Mit meiner Frage zu "ich bin geschafft" fragte ich nicht nach dem Sinn, was mir in diesem Fall bekannt ist, sondern nach der Etymologie.  Entschuldige, daß ich mich hier unklar ausgedrückt habe.

Was bedeutet für die verschieden native speakers meiner Satz "ich habe mich heute daran zu schaffen gemacht."?  Oder ist er einfach falsch?  Es ist mir im Laufe dieser Auseinandersetzung aufgefallen, daß ich mir in meinem Kopf vielleicht fälschlicherweise zweierlei verbunden habe:  den Sinn von "das hat mich geschafft" mit dem schaffen=arbeiten, da _für mich_ mein obiger Satz unter Umständen ein Hauch von Arbeit an einer schwierigen Aufgabe hat.  Was man sich nicht Alles aneignet mangels Korrektur!


----------



## Henryk

> "ich habe mich heute daran zu schaffen gemacht."


"Ich habe heute daran hart gearbeitet."

Aber hier sind ja mittlerweile Beispiele gekommen, die ich noch nie gehört habe.


----------



## AGATHA2

Daß "etwas schaffen" ein völlig anderer Ausdruck als "sich zu schaffen machen" ist, ist mir klar. Aber "ich habe heute geschafft" ist nicht gleichzusetzen mit "ich habe es geschafft." Oder "er schafft bei FirmaXY". Ist für Sie der Verb "schaffen" nie im Sinne von "arbeiten" einzusetzen, wie Kajjo es auch - zumindest im Schwabenland - für mögich hält?

Mit meiner Frage zu "ich bin geschafft" fragte ich nicht nach dem Sinn, was mir in diesem Fall bekannt ist, sondern nach der Etymologie.
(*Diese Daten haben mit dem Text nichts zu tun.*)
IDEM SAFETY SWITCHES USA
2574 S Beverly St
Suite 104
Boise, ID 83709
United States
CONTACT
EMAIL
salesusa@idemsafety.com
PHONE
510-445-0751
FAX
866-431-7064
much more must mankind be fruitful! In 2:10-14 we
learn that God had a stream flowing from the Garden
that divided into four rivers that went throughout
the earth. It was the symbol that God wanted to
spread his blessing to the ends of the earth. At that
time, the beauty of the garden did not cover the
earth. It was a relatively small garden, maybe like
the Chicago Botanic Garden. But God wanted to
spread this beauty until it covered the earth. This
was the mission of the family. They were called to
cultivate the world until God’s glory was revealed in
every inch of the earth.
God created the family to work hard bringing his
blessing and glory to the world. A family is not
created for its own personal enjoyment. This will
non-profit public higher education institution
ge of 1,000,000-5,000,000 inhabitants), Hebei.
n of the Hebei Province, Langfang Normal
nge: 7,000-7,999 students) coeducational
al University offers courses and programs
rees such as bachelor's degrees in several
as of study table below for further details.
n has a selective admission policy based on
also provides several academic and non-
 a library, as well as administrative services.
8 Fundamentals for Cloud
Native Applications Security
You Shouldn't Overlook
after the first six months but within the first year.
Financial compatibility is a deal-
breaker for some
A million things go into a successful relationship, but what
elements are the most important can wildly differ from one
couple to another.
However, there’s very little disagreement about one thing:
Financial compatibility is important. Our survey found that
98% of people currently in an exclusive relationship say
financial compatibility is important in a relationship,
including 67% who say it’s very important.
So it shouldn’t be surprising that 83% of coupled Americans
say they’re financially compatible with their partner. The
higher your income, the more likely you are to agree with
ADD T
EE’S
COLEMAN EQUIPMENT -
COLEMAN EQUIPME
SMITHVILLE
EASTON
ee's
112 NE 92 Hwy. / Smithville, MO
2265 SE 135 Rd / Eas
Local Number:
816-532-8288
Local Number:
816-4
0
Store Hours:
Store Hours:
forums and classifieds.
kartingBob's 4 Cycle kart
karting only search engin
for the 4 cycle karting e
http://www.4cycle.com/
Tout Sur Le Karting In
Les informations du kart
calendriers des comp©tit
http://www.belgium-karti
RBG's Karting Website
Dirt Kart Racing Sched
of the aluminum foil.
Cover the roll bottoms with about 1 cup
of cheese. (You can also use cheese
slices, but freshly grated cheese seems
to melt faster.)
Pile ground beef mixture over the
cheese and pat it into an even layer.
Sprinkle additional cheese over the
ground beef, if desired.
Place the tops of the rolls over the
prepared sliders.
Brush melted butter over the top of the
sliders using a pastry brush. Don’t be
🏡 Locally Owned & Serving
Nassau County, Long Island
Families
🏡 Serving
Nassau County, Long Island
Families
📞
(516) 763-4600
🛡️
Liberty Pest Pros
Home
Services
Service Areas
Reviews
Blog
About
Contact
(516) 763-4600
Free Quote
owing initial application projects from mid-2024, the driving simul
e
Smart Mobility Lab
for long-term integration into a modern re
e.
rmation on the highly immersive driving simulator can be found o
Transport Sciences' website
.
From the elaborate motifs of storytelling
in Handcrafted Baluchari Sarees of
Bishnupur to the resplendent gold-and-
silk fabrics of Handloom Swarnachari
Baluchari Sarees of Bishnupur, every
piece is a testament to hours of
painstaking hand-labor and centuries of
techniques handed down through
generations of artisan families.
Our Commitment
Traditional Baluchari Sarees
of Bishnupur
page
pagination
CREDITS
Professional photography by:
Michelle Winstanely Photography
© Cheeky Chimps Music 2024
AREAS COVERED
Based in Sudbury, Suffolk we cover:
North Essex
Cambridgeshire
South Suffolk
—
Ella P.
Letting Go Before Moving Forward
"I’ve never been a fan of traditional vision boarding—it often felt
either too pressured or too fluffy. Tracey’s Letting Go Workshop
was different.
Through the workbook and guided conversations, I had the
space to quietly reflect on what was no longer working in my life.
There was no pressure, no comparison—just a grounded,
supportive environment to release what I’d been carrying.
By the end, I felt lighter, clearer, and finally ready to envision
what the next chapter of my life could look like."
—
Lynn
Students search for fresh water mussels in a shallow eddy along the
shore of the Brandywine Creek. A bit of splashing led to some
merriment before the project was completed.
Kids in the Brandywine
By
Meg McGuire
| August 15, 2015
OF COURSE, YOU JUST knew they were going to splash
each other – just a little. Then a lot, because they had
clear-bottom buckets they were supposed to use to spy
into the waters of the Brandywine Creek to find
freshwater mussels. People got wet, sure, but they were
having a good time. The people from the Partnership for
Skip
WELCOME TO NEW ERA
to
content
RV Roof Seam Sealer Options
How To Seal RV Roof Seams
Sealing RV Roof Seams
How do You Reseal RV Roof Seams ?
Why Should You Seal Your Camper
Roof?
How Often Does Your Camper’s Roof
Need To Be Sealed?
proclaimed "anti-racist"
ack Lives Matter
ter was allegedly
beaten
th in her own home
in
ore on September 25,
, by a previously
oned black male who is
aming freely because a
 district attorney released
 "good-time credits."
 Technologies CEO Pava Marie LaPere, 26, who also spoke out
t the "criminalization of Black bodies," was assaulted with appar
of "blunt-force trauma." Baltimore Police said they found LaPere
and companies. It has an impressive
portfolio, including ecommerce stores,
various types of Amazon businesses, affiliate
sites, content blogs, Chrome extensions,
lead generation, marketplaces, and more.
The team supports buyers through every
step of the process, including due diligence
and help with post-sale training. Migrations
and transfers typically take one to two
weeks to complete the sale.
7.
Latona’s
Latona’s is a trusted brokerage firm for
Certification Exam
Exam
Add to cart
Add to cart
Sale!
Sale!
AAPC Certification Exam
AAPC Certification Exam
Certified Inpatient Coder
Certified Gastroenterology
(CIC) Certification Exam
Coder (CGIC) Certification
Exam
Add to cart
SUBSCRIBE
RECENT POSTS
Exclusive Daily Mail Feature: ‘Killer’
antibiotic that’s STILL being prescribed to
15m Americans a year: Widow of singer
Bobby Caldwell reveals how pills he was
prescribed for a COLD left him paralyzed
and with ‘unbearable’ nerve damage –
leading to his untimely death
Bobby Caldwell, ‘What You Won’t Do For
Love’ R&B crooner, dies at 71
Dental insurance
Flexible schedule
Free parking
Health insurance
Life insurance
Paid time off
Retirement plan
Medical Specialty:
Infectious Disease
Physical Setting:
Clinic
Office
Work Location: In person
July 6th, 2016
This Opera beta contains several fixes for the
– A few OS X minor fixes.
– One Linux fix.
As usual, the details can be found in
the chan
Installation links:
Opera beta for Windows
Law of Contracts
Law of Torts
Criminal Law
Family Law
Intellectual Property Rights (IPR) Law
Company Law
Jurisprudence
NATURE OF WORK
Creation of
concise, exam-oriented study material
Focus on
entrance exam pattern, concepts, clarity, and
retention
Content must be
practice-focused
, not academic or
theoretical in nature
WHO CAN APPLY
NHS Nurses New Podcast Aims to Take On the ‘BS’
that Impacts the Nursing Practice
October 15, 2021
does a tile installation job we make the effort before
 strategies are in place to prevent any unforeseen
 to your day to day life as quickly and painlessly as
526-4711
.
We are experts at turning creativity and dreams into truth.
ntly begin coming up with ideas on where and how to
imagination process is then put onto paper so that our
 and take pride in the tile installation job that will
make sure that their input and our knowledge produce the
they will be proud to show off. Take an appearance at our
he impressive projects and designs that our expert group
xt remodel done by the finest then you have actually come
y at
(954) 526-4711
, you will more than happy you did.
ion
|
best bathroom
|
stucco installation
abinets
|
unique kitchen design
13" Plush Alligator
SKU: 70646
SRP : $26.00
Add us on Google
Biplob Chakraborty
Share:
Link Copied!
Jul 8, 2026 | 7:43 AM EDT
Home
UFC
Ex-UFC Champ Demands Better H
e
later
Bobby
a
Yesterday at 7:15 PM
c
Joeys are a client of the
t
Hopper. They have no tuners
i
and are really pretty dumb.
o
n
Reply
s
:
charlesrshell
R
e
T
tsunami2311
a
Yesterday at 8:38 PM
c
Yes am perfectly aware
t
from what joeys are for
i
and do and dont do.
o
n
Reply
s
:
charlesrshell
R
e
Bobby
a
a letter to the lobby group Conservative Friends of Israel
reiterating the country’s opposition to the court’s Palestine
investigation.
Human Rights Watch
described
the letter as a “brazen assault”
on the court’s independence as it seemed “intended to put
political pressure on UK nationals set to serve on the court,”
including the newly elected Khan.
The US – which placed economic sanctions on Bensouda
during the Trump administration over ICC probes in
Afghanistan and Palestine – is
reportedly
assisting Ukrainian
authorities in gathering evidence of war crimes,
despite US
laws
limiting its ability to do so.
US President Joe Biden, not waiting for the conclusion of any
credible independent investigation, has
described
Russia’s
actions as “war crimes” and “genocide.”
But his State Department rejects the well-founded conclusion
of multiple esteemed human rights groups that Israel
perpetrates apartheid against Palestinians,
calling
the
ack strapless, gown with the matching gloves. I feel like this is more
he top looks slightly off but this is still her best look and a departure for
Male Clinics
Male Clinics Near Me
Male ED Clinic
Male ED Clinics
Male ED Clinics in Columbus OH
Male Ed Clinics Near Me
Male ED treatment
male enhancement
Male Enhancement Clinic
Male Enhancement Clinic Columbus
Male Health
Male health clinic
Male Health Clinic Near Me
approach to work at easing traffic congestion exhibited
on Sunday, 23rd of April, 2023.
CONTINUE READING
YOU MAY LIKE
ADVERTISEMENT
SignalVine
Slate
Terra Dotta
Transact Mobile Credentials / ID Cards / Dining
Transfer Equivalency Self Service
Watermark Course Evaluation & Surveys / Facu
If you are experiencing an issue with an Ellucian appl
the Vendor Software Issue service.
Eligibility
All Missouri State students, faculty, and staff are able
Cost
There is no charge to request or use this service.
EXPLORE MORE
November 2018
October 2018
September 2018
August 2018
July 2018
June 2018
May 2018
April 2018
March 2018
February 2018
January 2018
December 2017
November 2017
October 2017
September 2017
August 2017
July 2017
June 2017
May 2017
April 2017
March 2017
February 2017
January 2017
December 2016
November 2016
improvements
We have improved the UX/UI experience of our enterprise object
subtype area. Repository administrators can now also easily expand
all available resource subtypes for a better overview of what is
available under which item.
Entschuldige, daß ich mich hier unklar ausgedrückt habe.Was bedeutet meiner Satz "ich habe mich heute daran zu schaffen gemacht." Oder ist er einfach falsch?

Hallo  ,  
"schaffen" als Synonym für "arbeiten" kenne ich nur als regionalen Ausdruck der Schwaben und ich glaube, dass dieses Verb auch in der Schweiz in diesem Sinn verwendet wird. Aber Sie wissen ja, es gibt so viele regionale Unterschiede .....  

Was die Etymologie betrifft, bin ich leider überfragt, weil keine Germanistin. Sorry !

Tja.... "sich an etwas zu schaffen machen" hat eine negative Konnotation, wie ja schon erwähnt wurde. Nur war diese negative Konnotation im ursprünglichen Zusammenhang nicht gegeben.

Ich seh schon das Thema verkompliziert sich !!!!!!


----------



## AGATHA2

Interessant lieber Henryk !  In meiner Gegend würde man das nie sagen. Aber Deutsch ist ja ein weites Feld ...


----------



## passerby

Henryk said:


> "Ich habe heute daran hart gearbeitet."
> 
> Aber hier sind ja mittlerweile Beispiele gekommen, die ich noch nie gehört habe.



Ich bin dann etwas erleichtert.  Danke, Henryk.


----------



## Henryk

> Interessant lieber Henryk ! In meiner Gegend würde man das nie sagen. Aber Deutsch ist ja ein weites Feld ...


Nach dem Lesen dieses Fadens würde ich glatt zustimmen.

Allerdings kann es auch auf jeden Fall, wie FloVi sagte, "manipulieren" etc. heißen. 

"Ich mache mich mal an die kaputte Uhr zu schaffen." 
"Ich repariere mal die kaputte Uhr."

Vielleicht stoßen bei mir auch nur regionale Unterschiede aufeinander, da ich zur einen Hälfte Thüringer und zur anderen Hälfte Berliner bin.


----------



## Whodunit

Henryk said:


> "Ich habe heute daran hart gearbeitet."
> 
> Aber hier sind ja mittlerweile Beispiele gekommen, die ich noch nie gehört habe.



Wirklich? Also, wenn ich mich an alle möglichen Verwendungszwecke von "sich an etwas zu schaffen machen" erinnern sollte, schwingt immer etwas Negatives mit:

"Ich habe mich gestern mal in eurer Garage zu schaffen gemacht, die sah ja schlimm aus!"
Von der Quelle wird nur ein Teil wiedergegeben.